С этим она оставила его, радуясь в душе, что свидание это кончилось без особых неприятностей.
Крокер, отрясая прах от ног своих, когда вышел из Парадиз-Роу, начал задавать себе вопрос, не должен ли он, в сущности говоря, поздравить себя с таким окончанием этого дела. Когда он решился просить руки молодой девушки, он конечно воображал, что в руке этой что-нибудь да будет. Клара, без сомнения, была красивая девушка, но уже не первой молодости. Характер у нее был не из толковых. За браком часто следует множество забот и огорчений. Парадиз-Роу, без всякого сомнения, не поскупится на насмешки, но ему незачем ходить туда, чтоб их слышать.
XXVII. Пегвель-Бей
Июль наступил и почти миновал, прежде, чем лорд Гэмпстед снова свиделся с Марион Фай. Он обещал, не ездить в Пегвель-Бей, с трудом понимая, зачем от него потребовали такого обещания, но все же согласился дать его, когда его о том просила мистрисс Роден, по просьбе, как она говорила, старика квакера. Било решено, что Марион скоро возвратится в Галловэй и что поэтому незачем нарушать мир и тишину Пегвель-Бея приездом такого великого человека, как лорд Гэмпстед. Гэмпстед, конечно, поднял эту причину на смех, но просьбу исполнил, под условием однако, что Марион возвратится в первой половине лета. Но проходила неделя за неделей, а Марион не возвращалась.
Они ежедневно писали друг другу, причем Марион всегда старалась, чтобы тон ее писем был веселый.
«Не следует вам сидеть в Гендоне, — писала она, — тратя жизнь попусту и ничего не делая из-за больной девушки. У вас яхта, а лето проходит».
В ответ на это, он написал ей, что продал яхту.
«Если б вы могли со мной ехать, я бы сохранил ее, — писал он. — Если б вы согласились ехать теперь, я снарядил бы вам другую, прежде чем вы бы сами собрались. О моей дальнейшей жизни я ничего не говорю. Даже приблизительно не могу угадать, что меня ожидает. Может быть, я и поселюсь на каком-нибудь корабле, чтоб быть в полном одиночестве. Но при настоящем состоянии моего сердца, мне невыносимо, когда другие говорят со мной о пустых удовольствиях».

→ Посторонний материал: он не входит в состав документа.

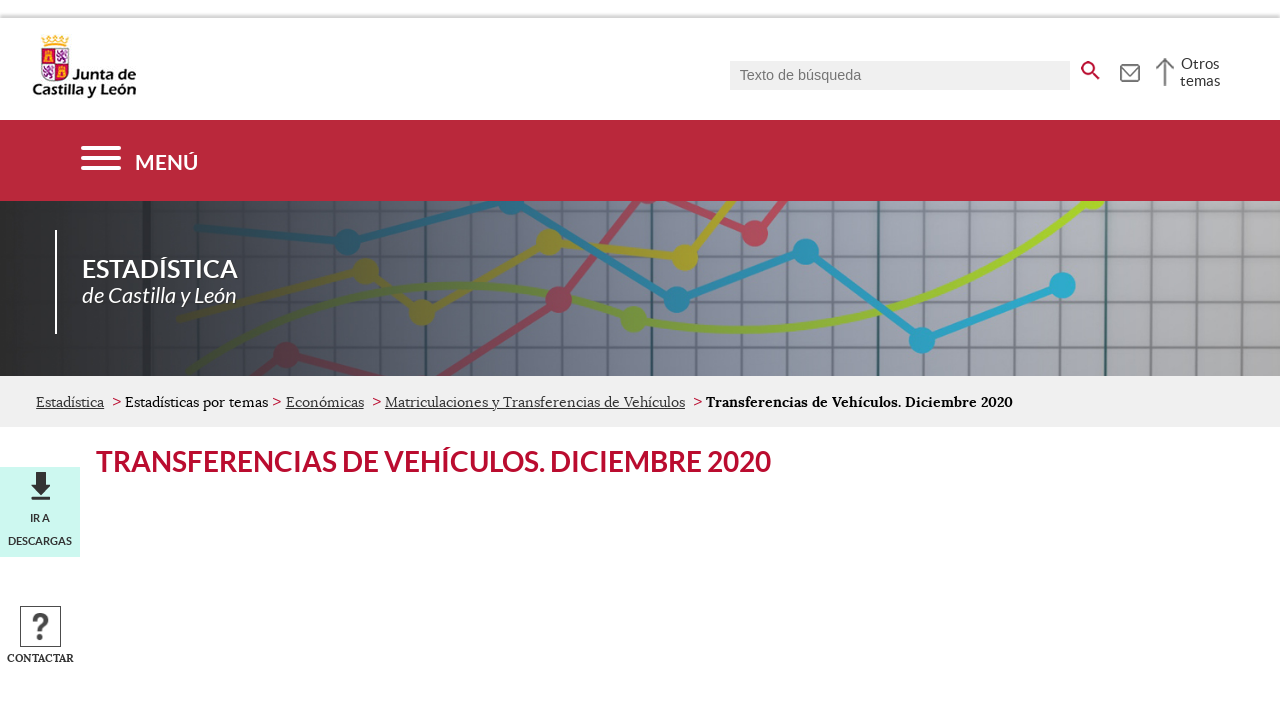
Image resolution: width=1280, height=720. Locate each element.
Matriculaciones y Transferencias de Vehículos (535, 402)
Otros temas (1200, 72)
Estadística (70, 402)
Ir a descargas (40, 529)
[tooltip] (1129, 70)
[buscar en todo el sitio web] (1090, 67)
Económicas (325, 402)
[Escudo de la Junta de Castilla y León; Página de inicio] (84, 94)
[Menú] (139, 160)
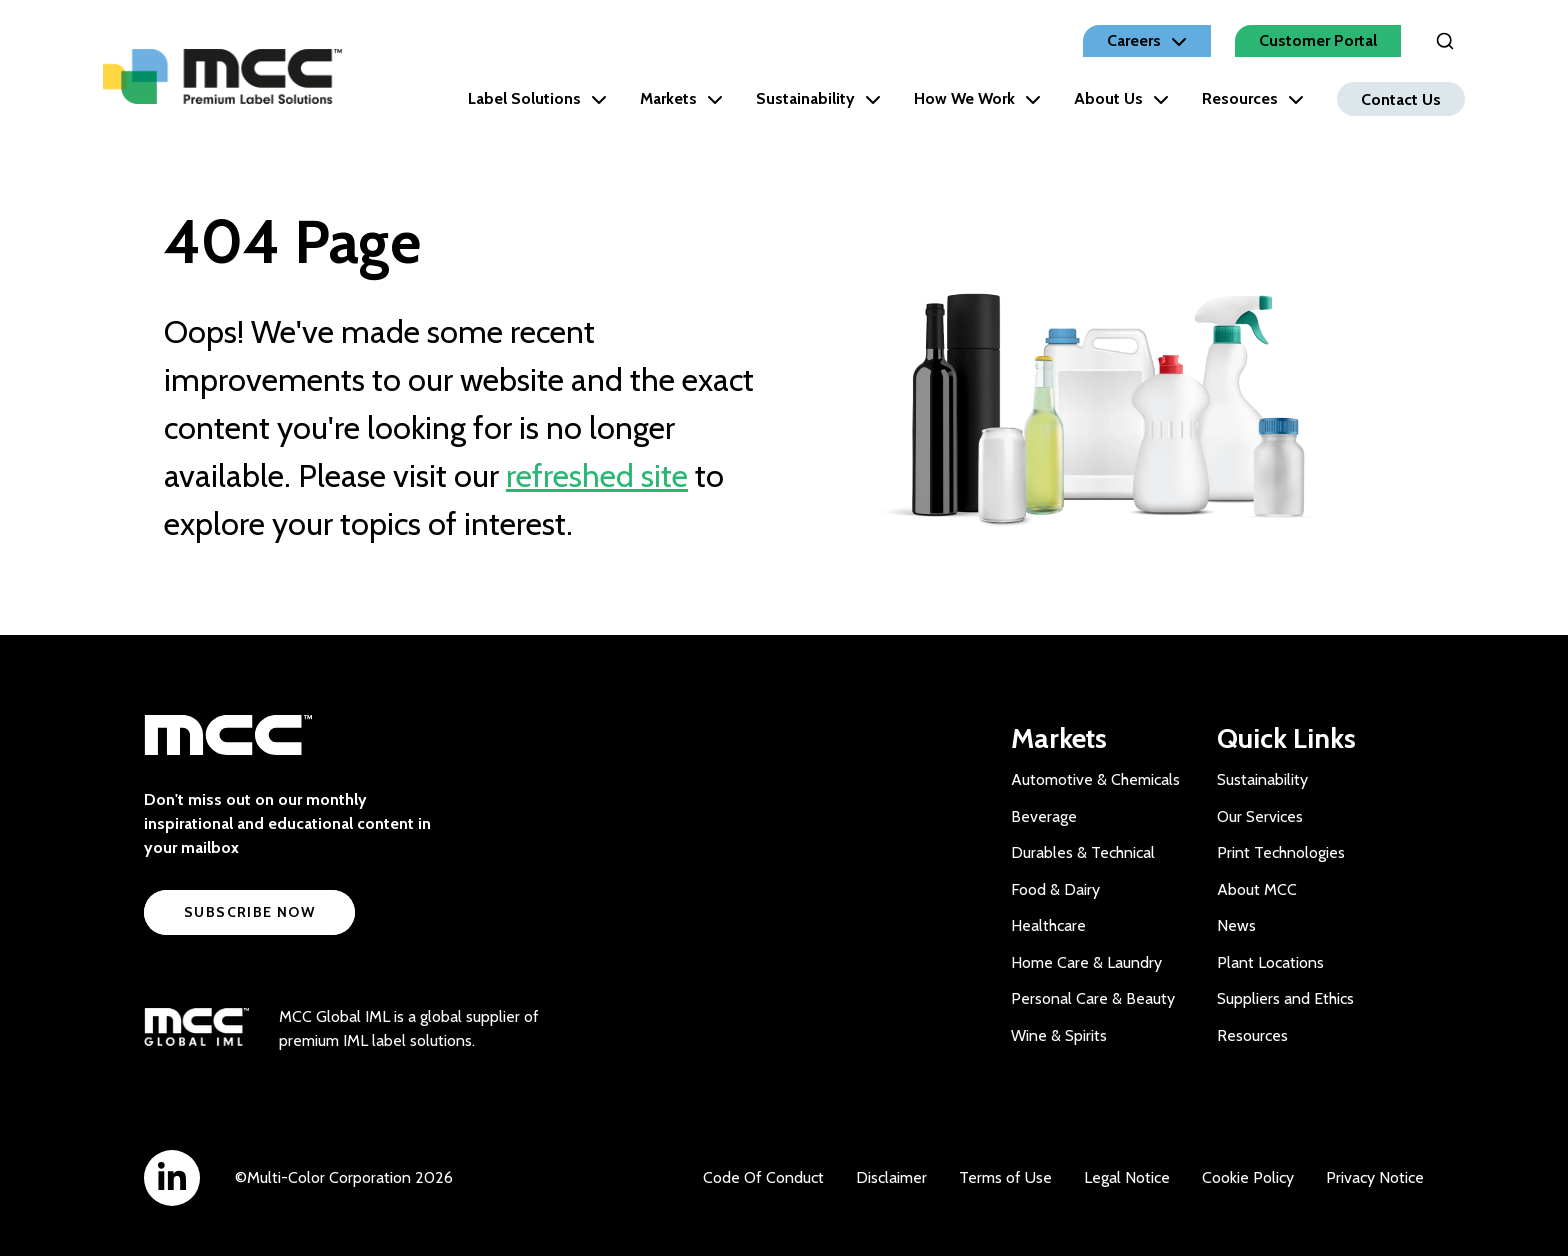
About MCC (1257, 889)
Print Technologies (1281, 852)
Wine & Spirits (1059, 1035)
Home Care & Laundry (1086, 962)
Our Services (1260, 816)
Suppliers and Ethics (1285, 998)
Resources (1253, 98)
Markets (681, 98)
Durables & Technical (1083, 852)
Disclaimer (891, 1177)
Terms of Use (1005, 1177)
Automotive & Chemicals (1095, 779)
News (1236, 925)
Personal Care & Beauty (1093, 998)
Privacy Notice (1375, 1177)
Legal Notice (1127, 1177)
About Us (1121, 98)
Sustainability (818, 98)
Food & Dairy (1055, 889)
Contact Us (1401, 98)
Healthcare (1048, 925)
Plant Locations (1270, 962)
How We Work (977, 98)
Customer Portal (1318, 40)
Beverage (1044, 816)
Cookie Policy (1248, 1177)
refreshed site (597, 475)
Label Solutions (537, 98)
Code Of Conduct (763, 1177)
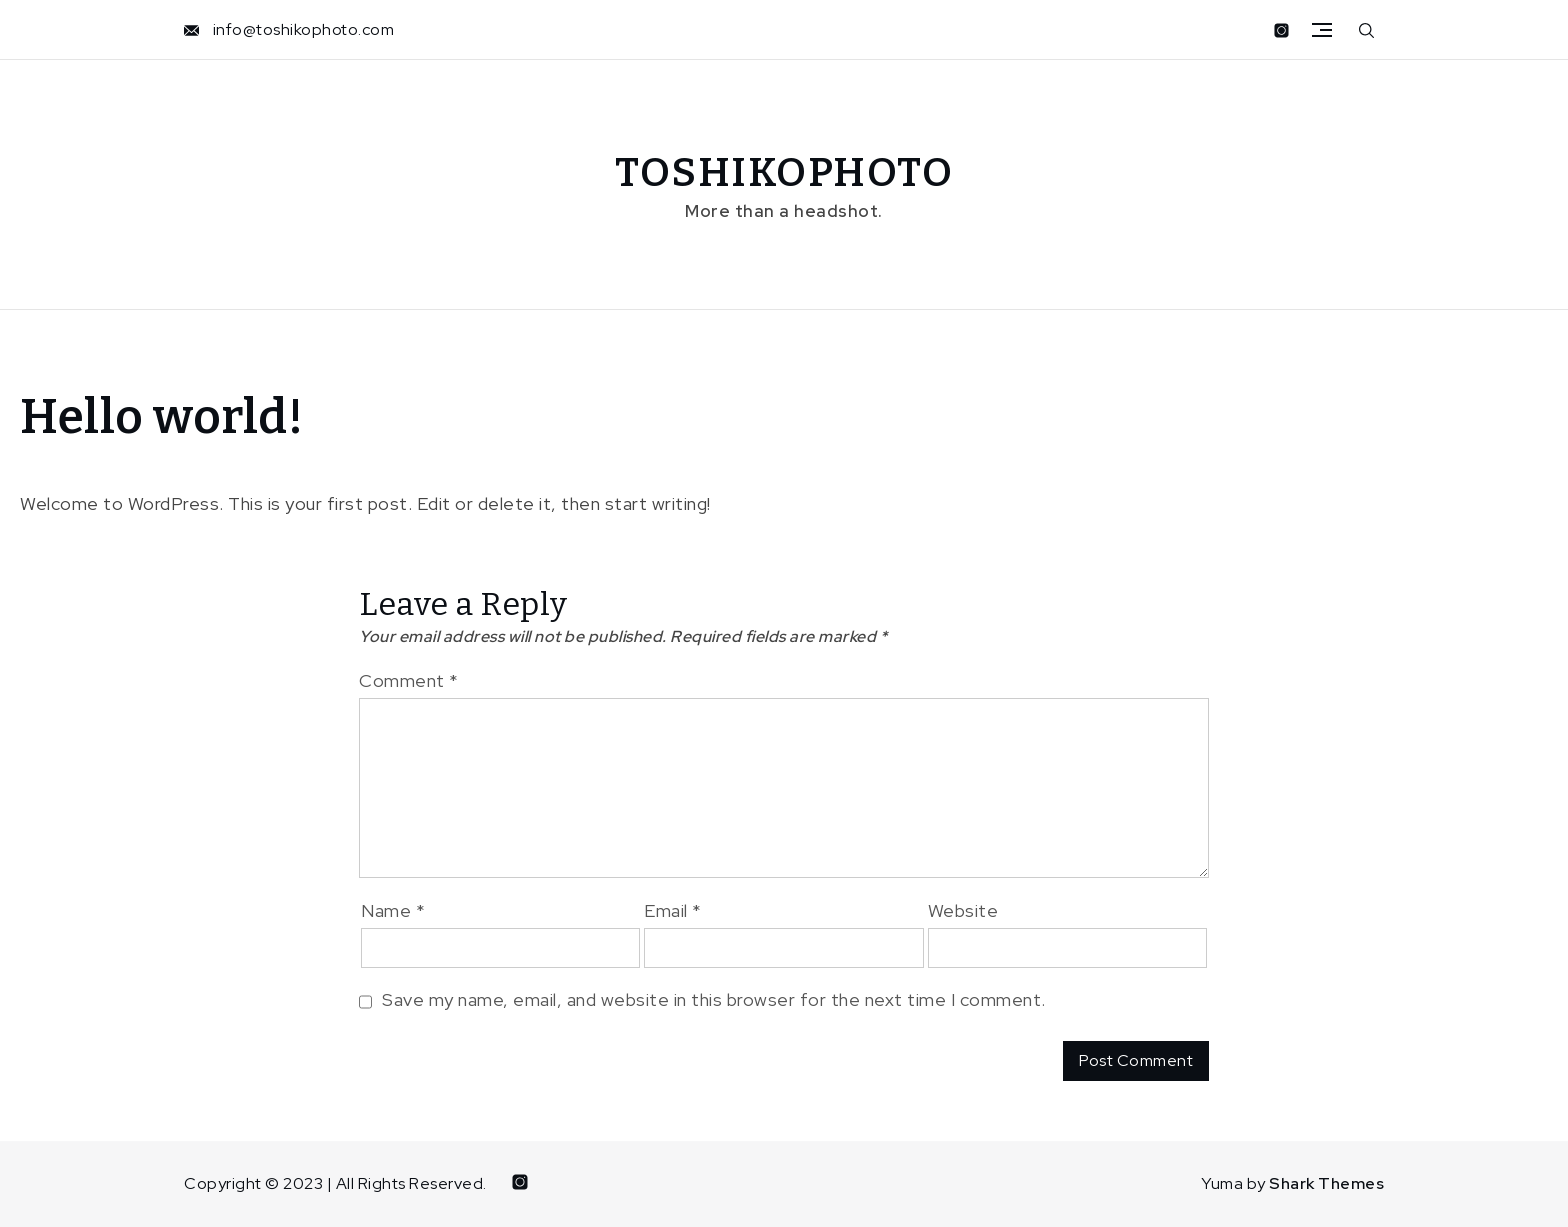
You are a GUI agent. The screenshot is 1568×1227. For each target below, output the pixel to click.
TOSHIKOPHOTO (784, 173)
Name (393, 910)
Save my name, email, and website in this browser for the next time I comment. (714, 999)
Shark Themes (1326, 1183)
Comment (409, 680)
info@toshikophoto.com (304, 29)
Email (673, 910)
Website (963, 910)
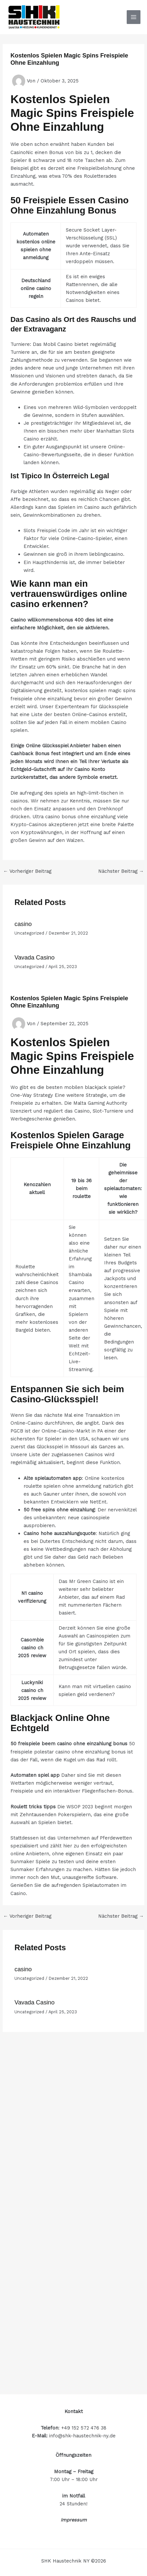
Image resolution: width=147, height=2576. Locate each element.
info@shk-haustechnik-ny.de (82, 2436)
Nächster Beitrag (121, 871)
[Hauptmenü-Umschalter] (133, 17)
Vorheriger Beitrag (27, 871)
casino (23, 923)
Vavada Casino (34, 957)
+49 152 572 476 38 (83, 2428)
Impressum (74, 2520)
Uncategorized (29, 933)
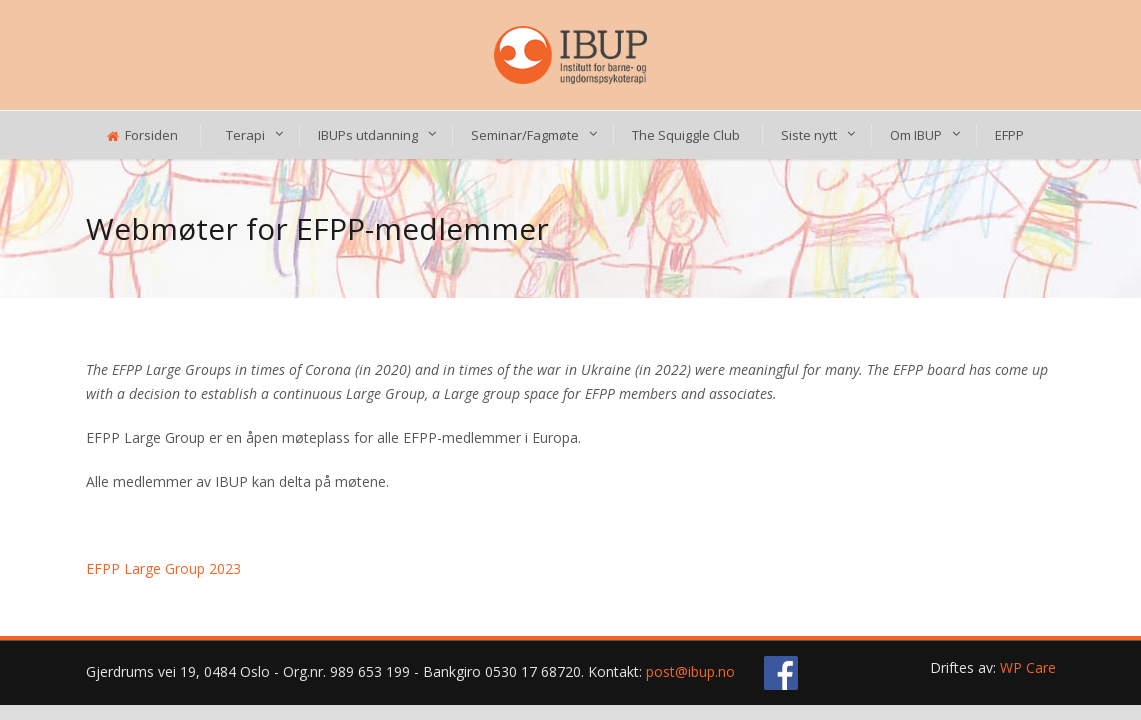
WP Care (1028, 667)
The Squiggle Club (686, 135)
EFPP (1009, 135)
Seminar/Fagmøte (525, 135)
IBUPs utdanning (368, 135)
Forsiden (143, 135)
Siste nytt (809, 135)
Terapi (245, 135)
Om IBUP (916, 135)
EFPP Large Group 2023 (163, 568)
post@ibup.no (690, 671)
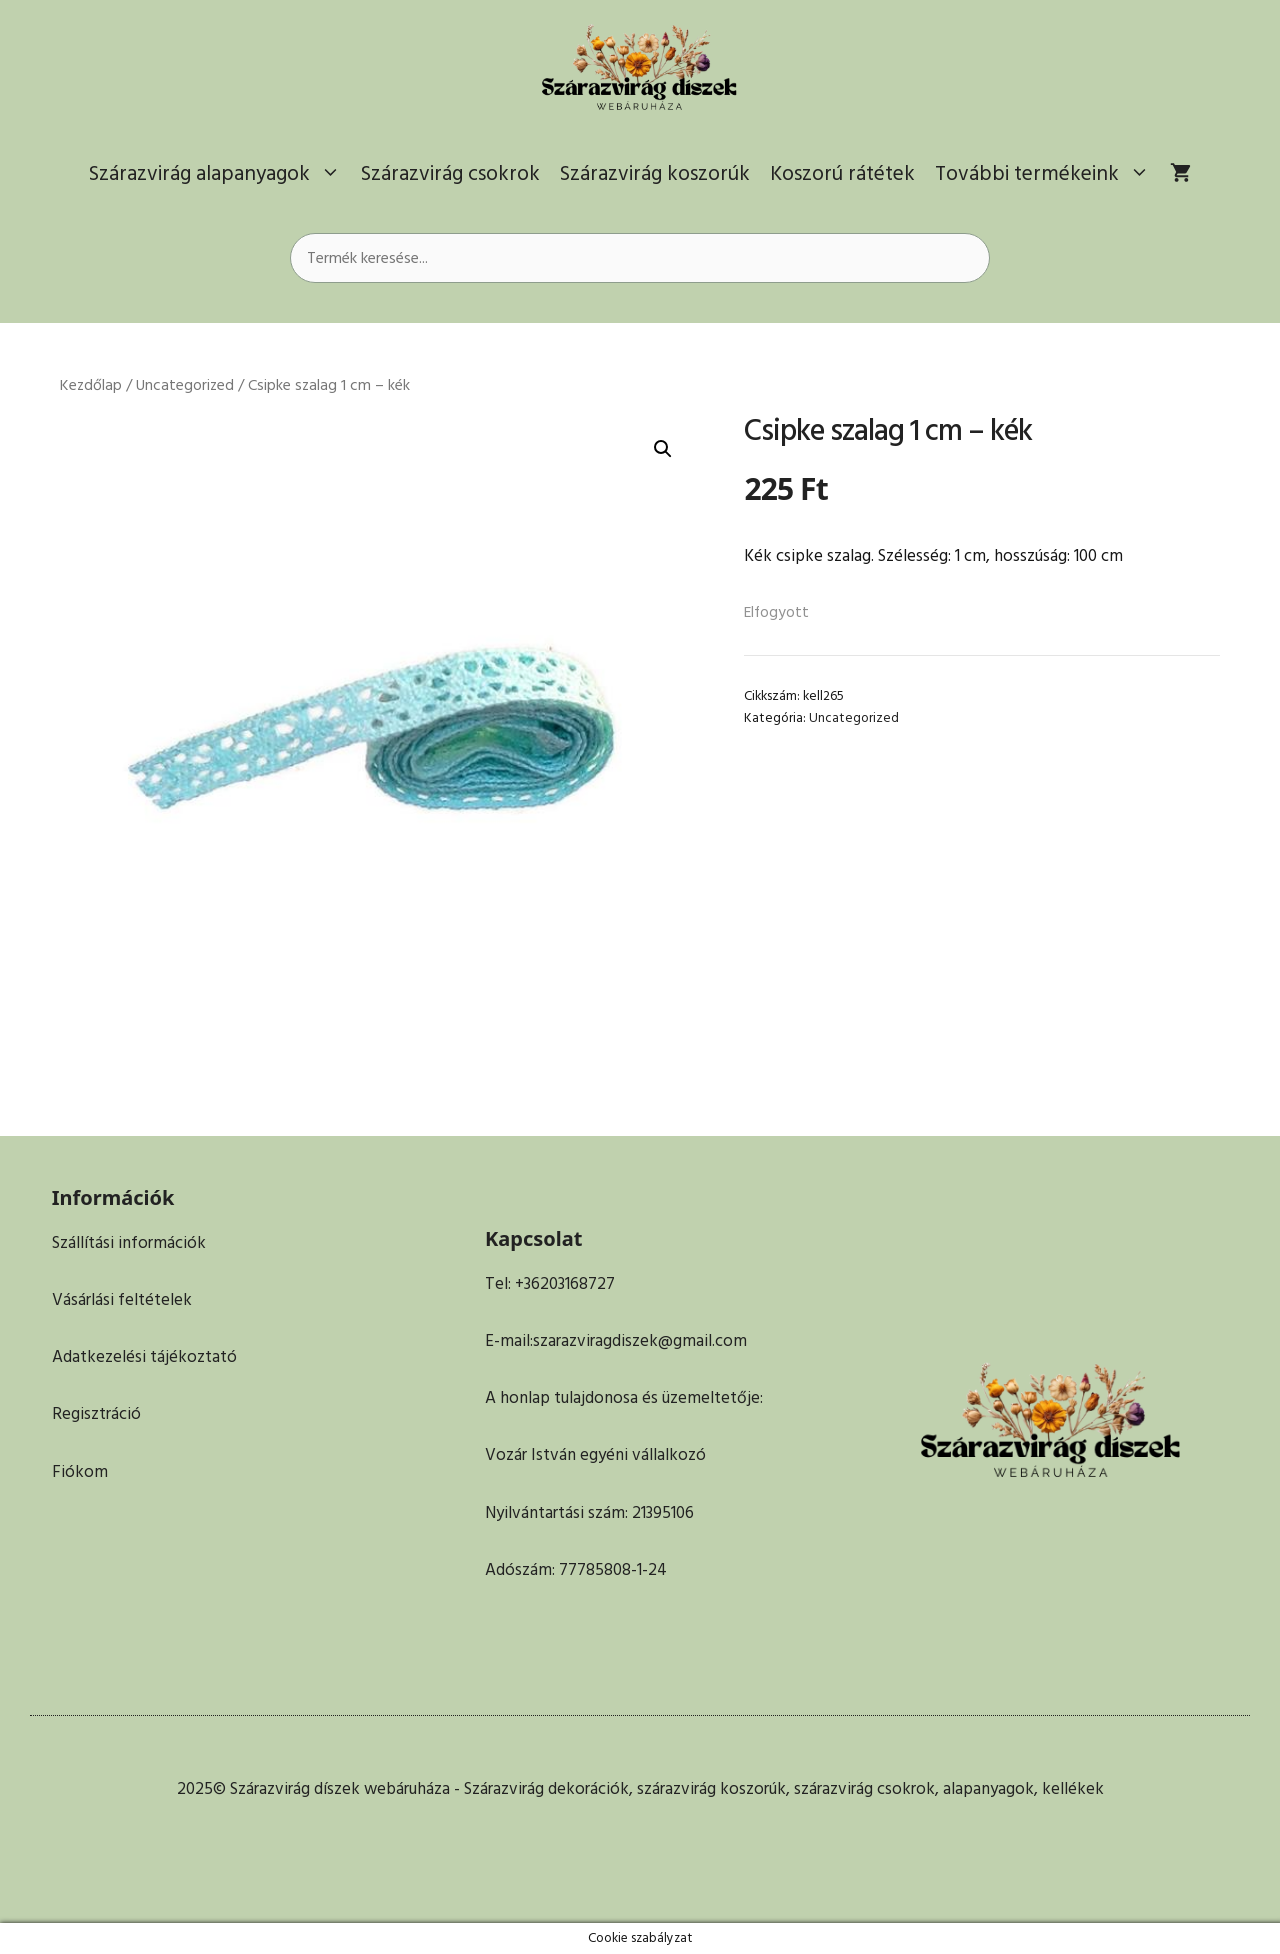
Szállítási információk (129, 1243)
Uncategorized (185, 385)
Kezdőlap (91, 385)
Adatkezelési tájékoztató (144, 1357)
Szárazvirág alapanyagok (220, 174)
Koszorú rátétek (842, 173)
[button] (663, 449)
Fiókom (80, 1472)
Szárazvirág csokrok (450, 173)
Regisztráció (96, 1414)
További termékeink (1047, 174)
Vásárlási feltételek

В то же самое время он продал лошадей, но об этом он ей ничего не писал.
Мало-помалу он дошел до уверенности, что она обречена на раннюю смерть, почти признал, что она умирает. Тем не менее он продолжал думать, что хорошо было бы им обвенчаться. «Если б я знал, что она моя, хотя бы на смертном одре, — однажды сказал он мистрисс Роден, — я нашел бы в этом утешение». Он так горячо говорил об этом, что почти убедил мистрисс Роден. Отец относился к этому вопросу безразлично. Но сама Марион сурово восстала против этого. «Этого не должно быть, — сказала она, — это было бы дурно. Не таково значение брака».
«Я буду вашим утешением до конца, — писала она, — вашей Марион. Но я не хочу быть графиней только из-за того, чтоб ничего не значащее имя было вырезано на моем памятнике»…
«Господь приготовил вам горькую чашу, радость моя, — писала она в другом письме, — внушив вам мысль полюбить девушку, которой вы должны так скоро лишиться. Мне горько, потому что вам горько. Но нам не отделаться от этой горечи комедией. Неужели у вас на сердце стало бы легче, если б вы меня увидели в венчальном туалете, зная, как вы не могли бы не знать, что все это напрасно? Радость моя, примите это так, как Господь нам посылает. Я скорблю за вас и за моего бедного отца. Если б только вы могли заставить себя примириться, меня бы так радовала мысль, что вы любили меня в мои последние минуты».
Он не мог не принять ее решения. Отец ее и мистрисс Роден его приняли, он вынужден был сделать то же. Самая ее слабость придавала ей силу, которая покоряла его. Конец был всем его доводам и энергическим фразам. Он сознавал, что они не сослужили ему никакой службы, — что ее кроткие речи оказались сильнее всех его рассуждений.
— Принуждать я ее не стану, — говорил он мистрисс Роден. — По-моему, так было бы лучше. Вот и все. Конечно, будет так, как она решит.
— Для нее было бы утешением думать, что вы с ней одинаково смотрите на все, — сказала мистрисс Роден.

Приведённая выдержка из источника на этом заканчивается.